The increasing use of digital devices such as tablets, smartphones and PCs can have a detrimental impact on your eyesight. You, therefore, need to be mindful about spending too much time in front of the computer. The symptoms of eye strain include blurred vision, double vision, irritated eyes, headache, dry eyes and increased sensitivity to light. If you find yourself suffering from any of these symptoms, you should take steps to protect your eyesight at work.
The following 7 methods are recommended for helping to reduce eye strain:
Regular eye examinations
Approximately 50% of sight problems can be prevented if identified early according to the Royal National Institute of Blind People (RNIB). So it is vital that you maintain regular eye examinations. The NHS recommends that all adults have their eyes checked a minimum of every 2-years.
The Health and Safety at Work Act makes it a legal requirement for employers to pay for regular eye tests for employees deemed to work with Display Screen Equipment (DSE).
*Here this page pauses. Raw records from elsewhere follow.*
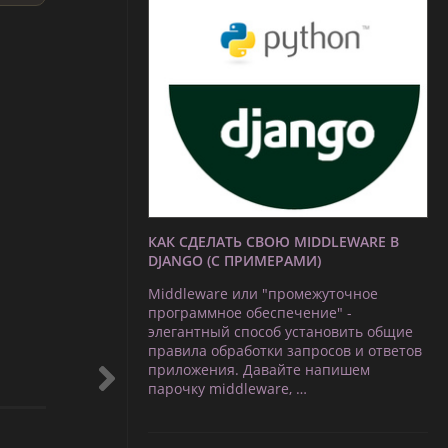
КАК СДЕЛАТЬ СВОЮ MIDDLEWARE В
DJANGO (С ПРИМЕРАМИ)
Middleware или "промежуточное
программное обеспечение" -
элегантный способ установить общие
правила обработки запросов и ответов
приложения. Давайте напишем
парочку middleware, …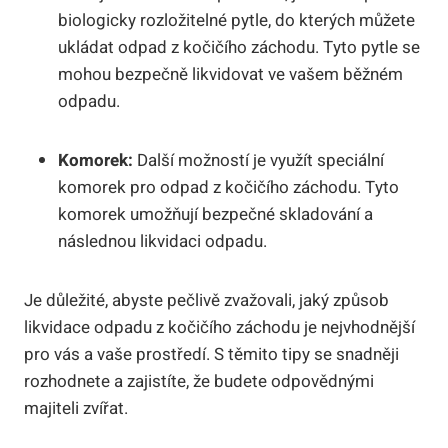
biologicky rozložitelné pytle, do kterých můžete
ukládat odpad z kočičího záchodu. Tyto pytle se
mohou bezpečně likvidovat ve vašem běžném
odpadu.
Komorek:
Další možností je využít speciální
komorek pro odpad z kočičího záchodu. Tyto
komorek umožňují bezpečné skladování a
následnou likvidaci odpadu.
Je důležité, abyste pečlivě zvažovali, jaký způsob
likvidace odpadu z kočičího záchodu je nejvhodnější
pro vás a vaše prostředí. S těmito tipy se snadněji
rozhodnete a zajistíte, že budete odpovědnými
majiteli zvířat.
This includes workstations, LCD displays on machinery and supermarket checkouts.
Set appropriate lighting levels
Maintaining good lighting in the workplace not only improves productivity, mental wellbeing and concentration levels, but it also reduces eye strain, migraines and headaches.
Lighting at Work Regulations by the Health & Safety Executive recommends that lighting levels are maintained between 300 and 500 lux at desk level, 150 lux at 1200 to 1600 mm from the floor. Any shadows and reflections should also be kept to a minimum.
Drink lots of water
The human eye is made up of 98% water, with the remaining 2% being a combination of hyaluronan and collagen fibres, so it is vital that you keep your body well hydrated to avoid dry eye problems.
Dehydration can cause blurred vision, red eyes, irritation and headaches. While prolonged eye dehydration can lead to the early development of cataracts. The NHS recommends you drink 6-8 glasses of water a day to maintain a healthy body.
Adjust screen settings
The latest LCD screens offer stunning image quality and vivid colour reproduction, but our eyes are not designed to look at images this intense for hours at a time, so it may help to reduce eye strain by adjusting brightness and contrast levels.
The correct levels will depend on the ambient light in your workplace, but as a rough guide, the brightness level should not exceed 60 in an office environment. This may need to be adjusted up or down depending on your actual light levels.
Adjust monitor position
Monitor position is also critical to eye health. Make sure your screen is positioned at least an arms-length (51 cm) away from your eyes. You should also make sure your eyes are positioned around 2 to 3 inches lower than the top of the screen.
The monitor itself should also be tilted upwards by approximately 10º to 20º, this will help to reduce glare which is a major cause of eye strain. Wearers of bifocals may need to adjust the monitor by as much as 30º to 45º.
Wear computer glasses
Too much screen time can expose users to potentially harmful levels of blue light. Prolonged exposure to blue light can damage the light-sensitive retina and may increase the risk of age-related macular degeneration. You can protect yourself from blue light exposure by wearing special blue light blocking glasses (sometimes referred to as computer glasses). These filter out potentially harmful blue light reducing the risk of long-term eye damage.
If you are looking for a more long term solution to eyesight correction, Optimax are a well-established eye surgery specialist in the UK who can offer advice and treatment for laser eye surgery, lens surgery, and more.
Follow the 20-20-20 rule
One of the best ways of protecting your eyes at work is to take regular breaks away from the screen. Several methods have been proposed to help manage this, but one of the most effective is the 20-20-20 rule.
Using this rule, you should take a 20-second break from the screen every 20 minutes. During the break, you should focus on an object (preferably not another screen) located at least 20 feet away.
See an optician if symptoms persist
The above methods are useful for reducing eye strain in the workplace. However, if you find that you still suffer from blurred vision and headaches despite following best practises. This could be a sign of undiagnosed refractive error.
So if you continue to suffer symptoms for more than a couple of weeks, make sure you schedule an appointment with an ophthalmic optician. Always remember, 50% of eye problems can be prevented if caught early.